DATA RECORDS START

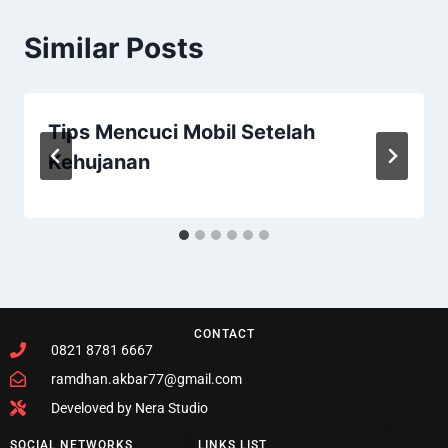
Similar Posts
Tips Mencuci Mobil Setelah
Kehujanan
CONTACT
0821 8781 6667
ramdhan.akbar77@gmail.com
Develoved by Nera Studio
SOCIAL NETWORKS
LINKS LIST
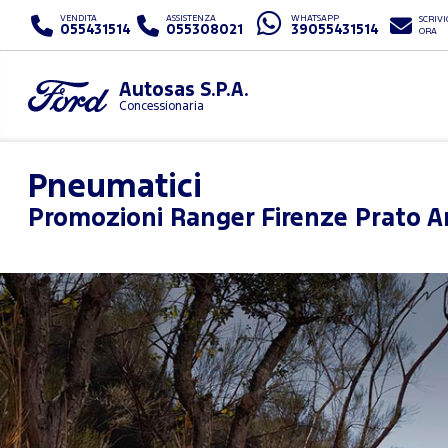
VENDITA
ASSISTENZA
WHATSAPP
SCRIVI
055431514
055308021
39055431514
ORA
Autosas S.P.A.
Concessionaria
Pneumatici
Promozioni
Ranger Firenze Prato A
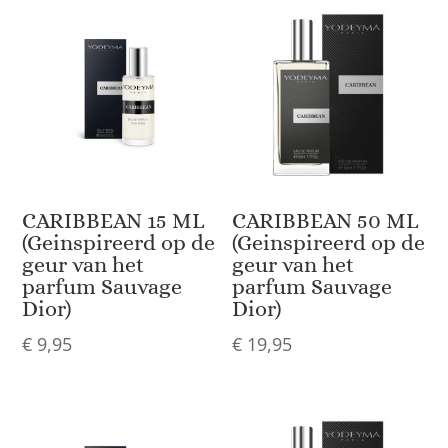
CARIBBEAN 15 ML
CARIBBEAN 50 ML
(Geinspireerd op de
(Geinspireerd op de
geur van het
geur van het
parfum Sauvage
parfum Sauvage
Dior)
Dior)
€
9,95
€
19,95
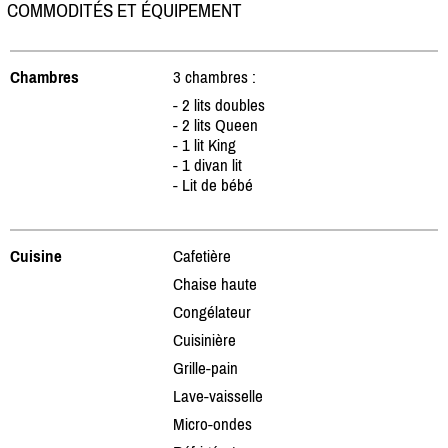
COMMODITÉS ET ÉQUIPEMENT
Chambres
3 chambres :
- 2 lits doubles
- 2 lits Queen
- 1 lit King
- 1 divan lit
- Lit de bébé
Cuisine
Cafetière
Chaise haute
Congélateur
Cuisinière
Grille-pain
Lave-vaisselle
Micro-ondes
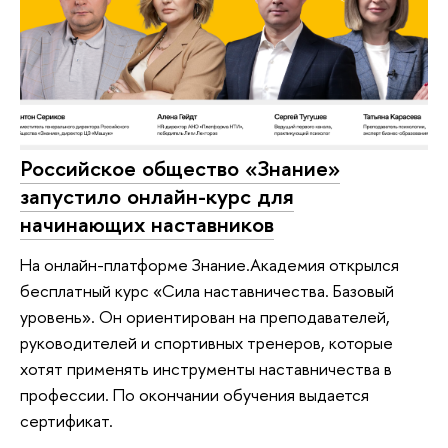
Российское общество «Знание»
запустило онлайн-курс для
начинающих наставников
На онлайн-платформе Знание.Академия открылся
бесплатный курс «Сила наставничества. Базовый
уровень». Он ориентирован на преподавателей,
руководителей и спортивных тренеров, которые
хотят применять инструменты наставничества в
профессии. По окончании обучения выдается
сертификат.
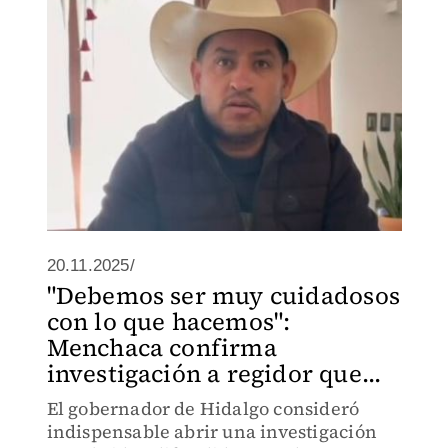
20.11.2025/
"Debemos ser muy cuidadosos
con lo que hacemos":
Menchaca confirma
investigación a regidor que...
El gobernador de Hidalgo consideró
indispensable abrir una investigación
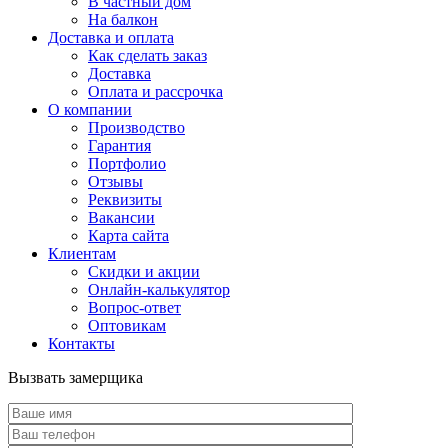
В частный дом
На балкон
Доставка и оплата
Как сделать заказ
Доставка
Оплата и рассрочка
О компании
Производство
Гарантия
Портфолио
Отзывы
Реквизиты
Вакансии
Карта сайта
Клиентам
Скидки и акции
Онлайн-калькулятор
Вопрос-ответ
Оптовикам
Контакты
Вызвать замерщика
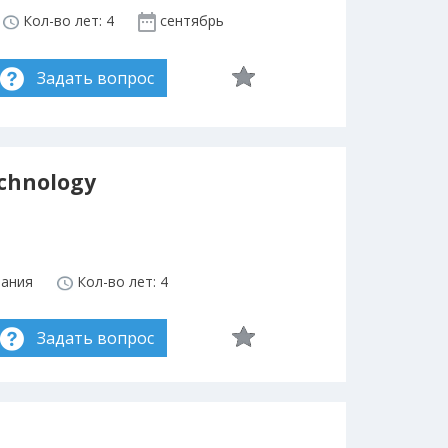
Кол-во лет: 4
сентябрь
Задать вопрос
echnology
тания
Кол-во лет: 4
Задать вопрос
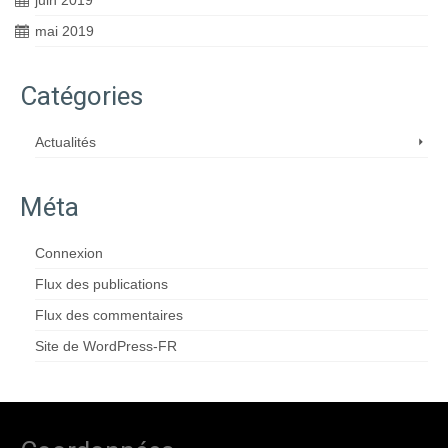
juin 2019
mai 2019
Catégories
Actualités
Méta
Connexion
Flux des publications
Flux des commentaires
Site de WordPress-FR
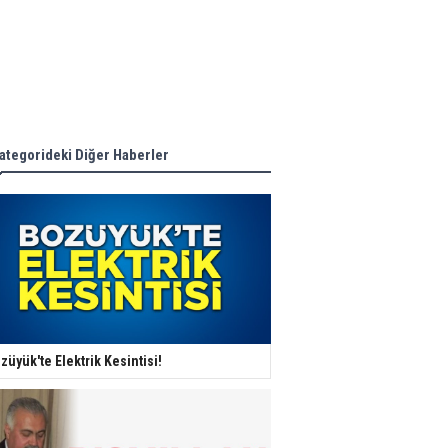
ategorideki Diğer Haberler
züyük'te Elektrik Kesintisi!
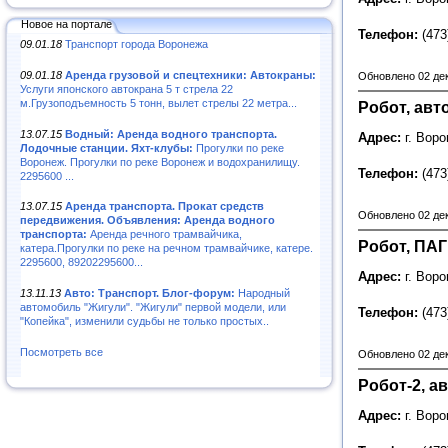
Новое на портале
Телефон:
(473
09.01.18
Транспорт города Воронежа
09.01.18
Аренда грузовой и спецтехники: Автокраны:
Обновлено 02 де
Услуги японского автокрана 5 т стрела 22
м.Грузоподъемность 5 тонн, вылет стрелы 22 метра...
Робот, авт
13.07.15
Водный: Аренда водного транспорта.
Адрес:
г. Вор
Лодочные станции. Яхт-клубы:
Прогулки по реке
Воронеж. Прогулки по реке Воронеж и водохранилищу.
Телефон:
(473
2295600 ...
13.07.15
Аренда транспорта. Прокат средств
Обновлено 02 де
передвижения. Объявления: Аренда водного
транспорта:
Аренда речного трамвайчика,
Робот, ПАГ
катера.Прогулки по реке на речном трамвайчике, катере.
2295600, 89202295600...
Адрес:
г. Вор
13.11.13
Авто: Транспорт. Блог-форум:
Народный
автомобиль "Жигули". "Жигули" первой модели, или
Телефон:
(473
"Копейка", изменили судьбы не только простых..
Посмотреть все
Обновлено 02 де
Робот-2, а
Адрес:
г. Вор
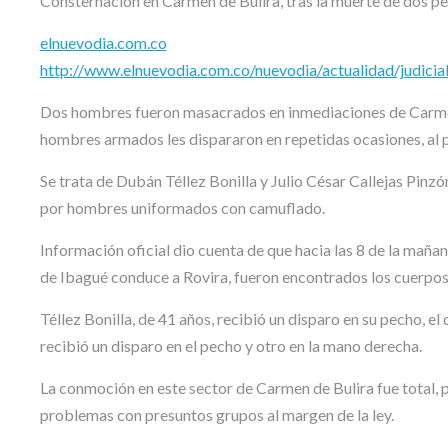
Consternación en Carmen de Bulira, tras la muerte de dos p
elnuevodia.com.co
http://www.elnuevodia.com.co/nuevodia/actualidad/judicia
Dos hombres fueron masacrados en inmediaciones de Carmen 
hombres armados les dispararon en repetidas ocasiones, al p
Se trata de Dubán Téllez Bonilla y Julio César Callejas Pinzó
por hombres uniformados con camuflado.
Información oficial dio cuenta de que hacia las 8 de la mañan
de Ibagué conduce a Rovira, fueron encontrados los cuerpos 
Téllez Bonilla, de 41 años, recibió un disparo en su pecho, el 
recibió un disparo en el pecho y otro en la mano derecha.
La conmoción en este sector de Carmen de Bulira fue total, 
problemas con presuntos grupos al margen de la ley.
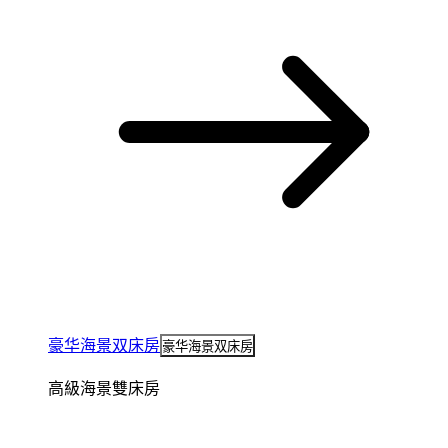
豪华海景双床房
豪华海景双床房
高級海景雙床房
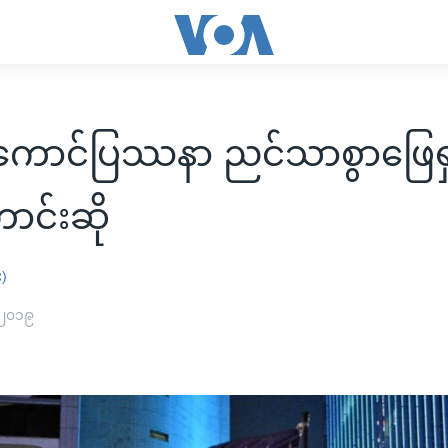
ောင်ပြဿနာ ညင်သာစွာဖြေရှင်း
ာင်းဆို
း)
 ၂၀၁၉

DATA RECORDS END

Scan the listing above for the word "hombres" and show each line where it is found.

Dos hombres fueron masacrados en inmediaciones de Carmen 
hombres armados les dispararon en repetidas ocasiones, al p
por hombres uniformados con camuflado.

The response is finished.